Second, introduce the extremely versatile Frobenius $(:)$ product $$\eqalign{ A:B &= \sum_{i=1}^m\sum_{j=1}^n A_{ij}B_{ij} \;=\; \trace{A^TB} \\ A:A &= \frob{A}^2 \qquad \{ {\rm Frobenius\;norm} \} \\ A:B &= B:A \;=\; B^T:A^T \\ C:\LR{AB} &= \LR{CB^T}:A \;=\; \LR{A^TC}:B \\ }$$ Third, define the following variables for typing convenience $$\eqalign{ Y &= yy^T \\ A &= \Lambda &\qiq a = \vecc{A} \\ M &= I+XAX^T &\qiq dM = X\:dA\:X^T \\ W &= M^{-1} &\qiq dW = -W\:dM\:W \\ F &= -X^TWX \\ G &= -X^T WYW X \\ H &= {G\otimes F + F\otimes G} \\ }$$ $\sf NB:$ Except for $X$, all of these matrix variables are symmetric.

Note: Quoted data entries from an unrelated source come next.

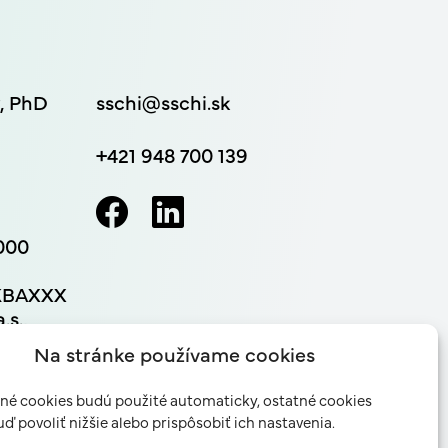
ý, PhD
sschi@sschi.sk
+421 948 700 139
000
SKBAXXX
.s.,
Na stránke používame cookies
é cookies budú použité automaticky, ostatné cookies
ď povoliť nižšie alebo prispôsobiť ich nastavenia.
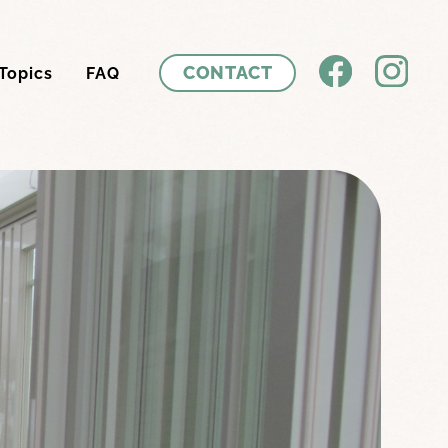
CONTACT
Topics
FAQ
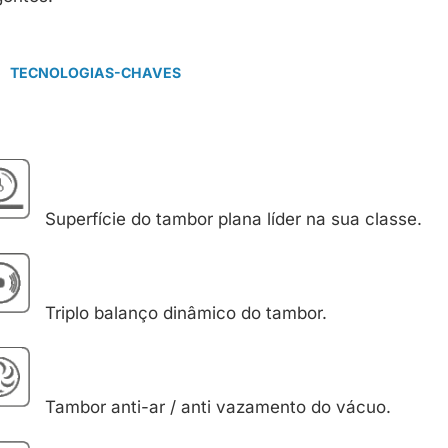
TECNOLOGIAS-CHAVES
Superfície do tambor plana líder na sua classe.
Triplo balanço dinâmico do tambor.
Tambor anti-ar / anti vazamento do vácuo.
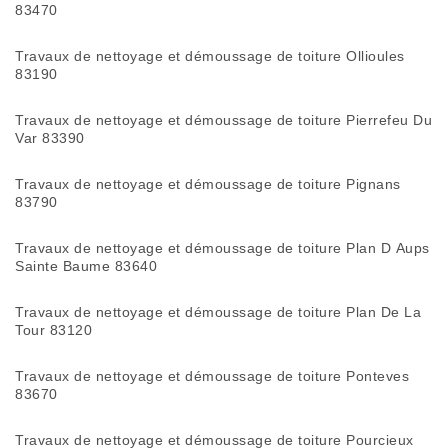
83470
Travaux de nettoyage et démoussage de toiture Ollioules
83190
Travaux de nettoyage et démoussage de toiture Pierrefeu Du
Var 83390
Travaux de nettoyage et démoussage de toiture Pignans
83790
Travaux de nettoyage et démoussage de toiture Plan D Aups
Sainte Baume 83640
Travaux de nettoyage et démoussage de toiture Plan De La
Tour 83120
Travaux de nettoyage et démoussage de toiture Ponteves
83670
Travaux de nettoyage et démoussage de toiture Pourcieux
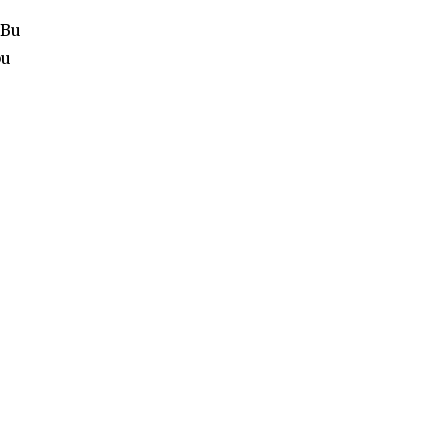
 Bu
bu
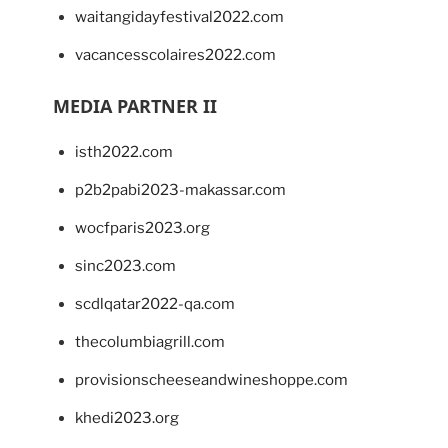
waitangidayfestival2022.com
vacancesscolaires2022.com
MEDIA PARTNER II
isth2022.com
p2b2pabi2023-makassar.com
wocfparis2023.org
sinc2023.com
scdlqatar2022-qa.com
thecolumbiagrill.com
provisionscheeseandwineshoppe.com
khedi2023.org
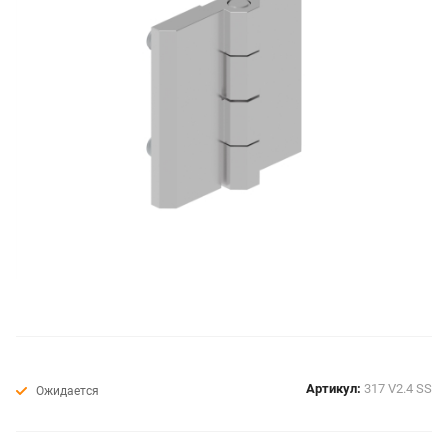
Артикул:
317 V2.4 SS
Ожидается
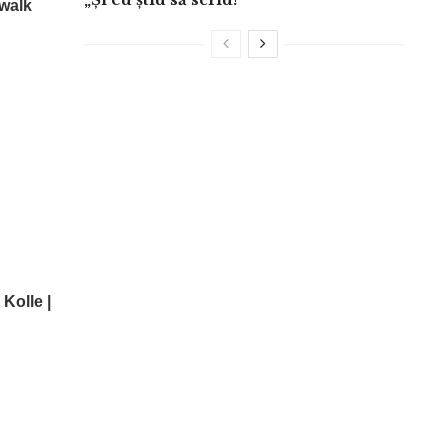
walk
Kolle |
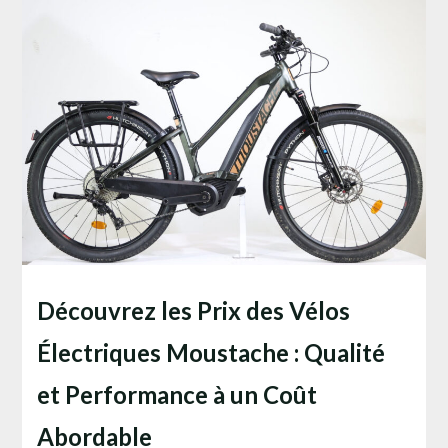
Découvrez les Prix des Vélos
Électriques Moustache : Qualité
et Performance à un Coût
Abordable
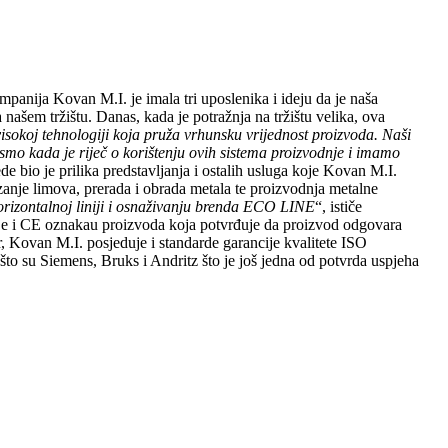
mpanija Kovan M.I. je imala tri uposlenika i ideju da je naša
našem tržištu. Danas, kada je potražnja na tržištu velika, ova
 visokoj tehnologiji koja pruža vrhunsku vrijednost proizvoda. Naši
 smo kada je riječ o korištenju ovih sistema proizvodnje i imamo
e bio je prilika predstavljanja i ostalih usluga koje Kovan M.I.
ezanje limova, prerada i obrada metala te proizvodnja metalne
orizontalnoj liniji i osnaživanju brenda ECO LINE
“, ističe
duje i CE oznakau proizvoda koja potvrđuje da proizvod odgovara
r, Kovan M.I. posjeduje i standarde garancije kvalitete ISO
to su Siemens, Bruks i Andritz što je još jedna od potvrda uspjeha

Now calculate the gradient of the scalar function $$\eqalign{ \phi &= Y:W \\ d\phi &= Y:dW \\ &= -Y:\LR{WX\:dA\:X^TW} \qquad\qquad\qquad\qquad\qquad\qquad \\ &= -\LR{X^TWYWX}:dA \\ &= G:dA \\ &= g:da \\ \grad{\phi}{a} &= g \\ }$$ Then the Hessian $$\eqalign{ g &= -\vecc{X^T\c{W}Y\c{W}X} \\ dg &= -\vecc{X^T\:\c{dW}\:YWX + X^TWY\:\c{dW}\:X} \\ &= \vecc{X^T\c{WX\:dA\:X^TW}YWX + X^TWY\c{WX\:dA\:X^TW}X} \\ &= \vecc{F\:\c{dA}\:G + G\:\c{dA}\:F} \\ &= \LR{G\otimes F + F\otimes G}\c{da} \\ &= H\:da \\ \grad{g}{a} &= H \\ }$$ The above gradient $(g)$ and Hessian $(H)$ were calculated with respect to $\vecc{A}.\:$ Calculating the gradient $(q)$ and Hessian $(K)$ wrt $\vech{A}$ is a simple matter of multiplying by the Duplication matrix $(D)$ $$\eqalign{ b &= \vech{A} \qiq a = Db \\ d\phi &= g:da = g:\LR{D\:db} = \LR{D^Tg}:db \\ \grad{\phi}{b} &= D^Tg \;\doteq\; q \\ \\ dq &= D^Tdg = D^TH\:da = D^THD\:db \\ \grad{q}{b} &= D^THD \;\doteq\; K \\ }$$